§ Records
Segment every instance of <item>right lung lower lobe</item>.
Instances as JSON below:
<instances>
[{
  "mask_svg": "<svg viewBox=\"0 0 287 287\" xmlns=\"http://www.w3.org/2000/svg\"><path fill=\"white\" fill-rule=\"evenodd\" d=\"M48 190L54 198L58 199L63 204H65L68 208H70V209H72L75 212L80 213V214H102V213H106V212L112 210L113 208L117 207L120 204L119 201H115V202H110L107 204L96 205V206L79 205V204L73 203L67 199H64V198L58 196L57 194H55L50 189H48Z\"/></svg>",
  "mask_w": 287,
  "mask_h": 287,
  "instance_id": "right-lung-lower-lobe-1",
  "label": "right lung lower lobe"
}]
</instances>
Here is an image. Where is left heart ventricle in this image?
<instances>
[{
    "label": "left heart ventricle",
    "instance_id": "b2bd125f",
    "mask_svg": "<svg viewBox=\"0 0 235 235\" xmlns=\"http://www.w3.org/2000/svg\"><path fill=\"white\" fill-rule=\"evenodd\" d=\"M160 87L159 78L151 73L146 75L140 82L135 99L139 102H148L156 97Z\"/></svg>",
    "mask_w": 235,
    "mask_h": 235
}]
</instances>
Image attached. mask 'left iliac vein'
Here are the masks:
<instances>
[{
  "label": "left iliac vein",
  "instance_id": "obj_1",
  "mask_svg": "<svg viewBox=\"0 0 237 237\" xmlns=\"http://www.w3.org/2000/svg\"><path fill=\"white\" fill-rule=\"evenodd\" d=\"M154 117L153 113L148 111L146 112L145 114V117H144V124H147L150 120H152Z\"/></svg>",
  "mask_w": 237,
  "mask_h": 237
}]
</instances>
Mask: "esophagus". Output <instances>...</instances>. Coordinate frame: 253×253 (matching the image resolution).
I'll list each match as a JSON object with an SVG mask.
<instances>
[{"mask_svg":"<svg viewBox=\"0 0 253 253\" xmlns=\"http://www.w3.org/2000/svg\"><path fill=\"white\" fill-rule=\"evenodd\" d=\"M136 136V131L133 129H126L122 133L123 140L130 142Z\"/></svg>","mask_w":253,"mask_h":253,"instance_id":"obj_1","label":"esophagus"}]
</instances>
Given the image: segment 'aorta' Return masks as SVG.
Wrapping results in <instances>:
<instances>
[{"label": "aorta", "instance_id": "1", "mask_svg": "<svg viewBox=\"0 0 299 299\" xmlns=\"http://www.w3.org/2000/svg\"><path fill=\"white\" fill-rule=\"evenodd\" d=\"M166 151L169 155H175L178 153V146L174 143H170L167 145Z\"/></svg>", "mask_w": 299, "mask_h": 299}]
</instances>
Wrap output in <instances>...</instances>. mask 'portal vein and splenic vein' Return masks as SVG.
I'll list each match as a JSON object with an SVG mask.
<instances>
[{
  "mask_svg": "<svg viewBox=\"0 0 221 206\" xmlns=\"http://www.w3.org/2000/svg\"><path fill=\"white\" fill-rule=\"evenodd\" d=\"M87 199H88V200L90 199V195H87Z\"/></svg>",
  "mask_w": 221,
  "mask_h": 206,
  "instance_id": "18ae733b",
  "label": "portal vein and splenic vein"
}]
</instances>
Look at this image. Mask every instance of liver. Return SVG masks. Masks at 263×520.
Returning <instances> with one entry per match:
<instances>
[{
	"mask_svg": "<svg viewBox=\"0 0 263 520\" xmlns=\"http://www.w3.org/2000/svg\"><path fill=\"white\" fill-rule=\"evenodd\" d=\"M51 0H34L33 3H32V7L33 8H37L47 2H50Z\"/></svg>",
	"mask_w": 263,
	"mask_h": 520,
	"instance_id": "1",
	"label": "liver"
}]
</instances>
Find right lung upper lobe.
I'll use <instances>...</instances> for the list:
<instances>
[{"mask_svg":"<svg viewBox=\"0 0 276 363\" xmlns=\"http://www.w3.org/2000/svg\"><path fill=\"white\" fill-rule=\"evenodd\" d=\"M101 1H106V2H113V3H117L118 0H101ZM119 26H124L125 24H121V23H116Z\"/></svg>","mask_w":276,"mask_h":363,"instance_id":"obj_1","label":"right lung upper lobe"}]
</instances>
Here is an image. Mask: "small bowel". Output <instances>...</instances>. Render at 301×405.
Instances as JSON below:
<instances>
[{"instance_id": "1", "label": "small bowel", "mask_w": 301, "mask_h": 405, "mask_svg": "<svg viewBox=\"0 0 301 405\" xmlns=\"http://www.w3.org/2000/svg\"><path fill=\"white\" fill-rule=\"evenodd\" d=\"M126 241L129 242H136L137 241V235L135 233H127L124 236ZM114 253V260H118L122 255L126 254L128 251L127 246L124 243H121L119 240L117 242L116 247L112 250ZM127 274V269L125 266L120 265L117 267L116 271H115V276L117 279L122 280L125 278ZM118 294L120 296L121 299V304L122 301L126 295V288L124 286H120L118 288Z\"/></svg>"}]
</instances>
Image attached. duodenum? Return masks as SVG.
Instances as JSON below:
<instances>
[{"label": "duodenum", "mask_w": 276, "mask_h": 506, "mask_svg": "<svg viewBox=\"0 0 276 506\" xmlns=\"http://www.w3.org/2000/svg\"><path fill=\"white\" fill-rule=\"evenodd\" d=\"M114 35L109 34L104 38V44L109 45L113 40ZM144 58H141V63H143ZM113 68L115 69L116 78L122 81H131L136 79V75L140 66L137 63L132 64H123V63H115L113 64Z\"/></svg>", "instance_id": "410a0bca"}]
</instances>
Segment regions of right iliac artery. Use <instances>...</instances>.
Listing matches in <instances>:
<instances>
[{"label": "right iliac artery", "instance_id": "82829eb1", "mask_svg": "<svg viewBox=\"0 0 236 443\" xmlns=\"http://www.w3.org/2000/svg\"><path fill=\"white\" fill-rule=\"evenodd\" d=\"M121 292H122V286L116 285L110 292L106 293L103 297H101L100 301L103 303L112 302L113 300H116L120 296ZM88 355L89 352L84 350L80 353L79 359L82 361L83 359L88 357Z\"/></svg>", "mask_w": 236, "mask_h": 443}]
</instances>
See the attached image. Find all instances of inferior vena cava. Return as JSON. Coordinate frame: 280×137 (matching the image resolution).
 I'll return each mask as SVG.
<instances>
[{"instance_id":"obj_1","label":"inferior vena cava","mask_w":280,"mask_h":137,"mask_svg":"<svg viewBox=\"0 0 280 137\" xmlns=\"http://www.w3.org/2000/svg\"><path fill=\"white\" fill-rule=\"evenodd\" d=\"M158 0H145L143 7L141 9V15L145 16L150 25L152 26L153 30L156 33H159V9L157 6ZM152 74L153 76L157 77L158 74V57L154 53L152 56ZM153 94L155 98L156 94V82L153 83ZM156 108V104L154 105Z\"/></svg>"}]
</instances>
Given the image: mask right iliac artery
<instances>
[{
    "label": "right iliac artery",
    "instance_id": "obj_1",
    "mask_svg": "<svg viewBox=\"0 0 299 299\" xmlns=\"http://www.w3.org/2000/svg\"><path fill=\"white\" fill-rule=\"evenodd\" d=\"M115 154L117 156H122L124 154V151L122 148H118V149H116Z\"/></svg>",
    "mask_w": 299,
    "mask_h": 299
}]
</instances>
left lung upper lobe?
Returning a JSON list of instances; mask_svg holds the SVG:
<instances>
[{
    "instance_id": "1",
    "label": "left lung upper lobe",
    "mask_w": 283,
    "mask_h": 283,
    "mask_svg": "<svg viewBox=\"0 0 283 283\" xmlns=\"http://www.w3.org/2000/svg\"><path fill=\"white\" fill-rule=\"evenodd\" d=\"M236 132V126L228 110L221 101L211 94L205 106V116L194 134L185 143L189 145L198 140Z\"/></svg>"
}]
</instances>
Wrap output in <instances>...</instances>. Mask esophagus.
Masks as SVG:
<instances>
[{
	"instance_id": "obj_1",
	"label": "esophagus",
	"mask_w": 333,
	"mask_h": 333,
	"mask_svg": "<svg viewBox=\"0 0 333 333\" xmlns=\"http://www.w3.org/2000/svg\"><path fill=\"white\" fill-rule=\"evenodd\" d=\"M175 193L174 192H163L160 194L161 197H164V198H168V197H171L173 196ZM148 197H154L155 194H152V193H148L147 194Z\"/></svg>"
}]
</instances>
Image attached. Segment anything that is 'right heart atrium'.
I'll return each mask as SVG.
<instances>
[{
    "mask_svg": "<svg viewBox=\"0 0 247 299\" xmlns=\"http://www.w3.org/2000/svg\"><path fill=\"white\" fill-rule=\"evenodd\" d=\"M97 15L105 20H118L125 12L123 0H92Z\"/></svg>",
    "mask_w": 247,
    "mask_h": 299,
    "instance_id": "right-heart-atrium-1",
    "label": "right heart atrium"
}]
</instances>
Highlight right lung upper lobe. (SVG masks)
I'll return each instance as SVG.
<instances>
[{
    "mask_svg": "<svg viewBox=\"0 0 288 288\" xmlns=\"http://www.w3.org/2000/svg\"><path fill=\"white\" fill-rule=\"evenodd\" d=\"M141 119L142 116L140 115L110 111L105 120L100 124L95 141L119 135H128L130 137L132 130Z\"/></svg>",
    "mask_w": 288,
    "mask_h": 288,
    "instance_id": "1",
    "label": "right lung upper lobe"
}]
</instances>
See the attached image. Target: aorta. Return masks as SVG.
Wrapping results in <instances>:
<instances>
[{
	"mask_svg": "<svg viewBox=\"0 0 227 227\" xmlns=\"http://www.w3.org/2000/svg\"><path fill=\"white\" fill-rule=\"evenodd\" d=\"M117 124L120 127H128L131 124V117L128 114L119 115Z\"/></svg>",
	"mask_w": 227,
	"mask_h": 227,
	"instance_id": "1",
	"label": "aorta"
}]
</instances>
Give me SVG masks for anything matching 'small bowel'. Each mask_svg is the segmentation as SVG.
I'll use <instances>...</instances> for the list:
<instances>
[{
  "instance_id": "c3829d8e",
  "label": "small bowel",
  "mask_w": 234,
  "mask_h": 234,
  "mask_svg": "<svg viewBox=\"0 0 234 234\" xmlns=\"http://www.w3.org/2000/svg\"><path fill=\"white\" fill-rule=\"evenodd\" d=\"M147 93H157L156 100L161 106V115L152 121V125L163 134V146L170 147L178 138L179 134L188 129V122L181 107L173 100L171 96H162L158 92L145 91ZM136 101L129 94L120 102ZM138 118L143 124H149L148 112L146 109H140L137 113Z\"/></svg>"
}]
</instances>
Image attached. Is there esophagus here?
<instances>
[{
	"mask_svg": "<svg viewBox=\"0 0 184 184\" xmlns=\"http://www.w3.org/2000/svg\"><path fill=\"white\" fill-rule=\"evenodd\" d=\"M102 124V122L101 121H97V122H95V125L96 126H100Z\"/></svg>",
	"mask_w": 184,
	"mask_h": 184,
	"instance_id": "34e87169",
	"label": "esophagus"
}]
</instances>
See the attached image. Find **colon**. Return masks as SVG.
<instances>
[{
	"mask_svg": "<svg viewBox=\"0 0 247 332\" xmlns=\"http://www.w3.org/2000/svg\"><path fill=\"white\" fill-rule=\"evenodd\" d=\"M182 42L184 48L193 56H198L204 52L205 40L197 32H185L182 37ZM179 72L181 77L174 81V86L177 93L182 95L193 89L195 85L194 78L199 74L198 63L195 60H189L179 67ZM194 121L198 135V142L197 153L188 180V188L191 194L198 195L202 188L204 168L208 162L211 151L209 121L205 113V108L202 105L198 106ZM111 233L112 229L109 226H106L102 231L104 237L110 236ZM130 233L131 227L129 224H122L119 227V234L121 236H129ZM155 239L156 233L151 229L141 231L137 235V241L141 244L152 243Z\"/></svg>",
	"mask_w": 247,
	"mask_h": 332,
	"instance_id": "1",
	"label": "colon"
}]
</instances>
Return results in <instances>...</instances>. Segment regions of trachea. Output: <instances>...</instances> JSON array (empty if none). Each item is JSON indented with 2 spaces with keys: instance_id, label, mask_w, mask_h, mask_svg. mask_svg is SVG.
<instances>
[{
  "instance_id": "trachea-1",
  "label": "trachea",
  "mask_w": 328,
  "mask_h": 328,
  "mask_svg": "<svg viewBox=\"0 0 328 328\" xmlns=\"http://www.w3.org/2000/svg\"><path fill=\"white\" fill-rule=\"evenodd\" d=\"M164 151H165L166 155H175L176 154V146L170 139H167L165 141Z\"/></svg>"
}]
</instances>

§ Work to be completed
The required output is the line containing "See the attached image. Find **colon**." through the last line of the records above, each copied exactly and nothing more.

§ Completed task
See the attached image. Find **colon**. Return masks as SVG.
<instances>
[{
	"mask_svg": "<svg viewBox=\"0 0 247 332\" xmlns=\"http://www.w3.org/2000/svg\"><path fill=\"white\" fill-rule=\"evenodd\" d=\"M182 42L184 48L193 56H198L204 52L205 40L197 32H185L182 37ZM179 72L181 77L174 81V86L177 93L182 95L193 89L195 85L194 78L199 74L198 63L195 60H189L179 67ZM194 121L198 135V142L197 153L188 180V188L191 194L198 195L202 188L204 168L208 162L211 151L209 121L205 113V108L202 105L198 106ZM111 233L112 229L109 226H106L102 231L104 237L110 236ZM130 233L131 227L129 224H122L119 227V234L121 236H129ZM155 239L156 233L151 229L141 231L137 235V241L141 244L152 243Z\"/></svg>",
	"mask_w": 247,
	"mask_h": 332,
	"instance_id": "1",
	"label": "colon"
}]
</instances>
Return results in <instances>...</instances>. Segment regions of trachea. Output: <instances>...</instances> JSON array (empty if none). Each item is JSON indented with 2 spaces with keys: instance_id, label, mask_w, mask_h, mask_svg. mask_svg is SVG.
<instances>
[{
  "instance_id": "trachea-1",
  "label": "trachea",
  "mask_w": 328,
  "mask_h": 328,
  "mask_svg": "<svg viewBox=\"0 0 328 328\" xmlns=\"http://www.w3.org/2000/svg\"><path fill=\"white\" fill-rule=\"evenodd\" d=\"M164 151H165L166 155H175L176 154V146L170 139H167L165 141Z\"/></svg>"
}]
</instances>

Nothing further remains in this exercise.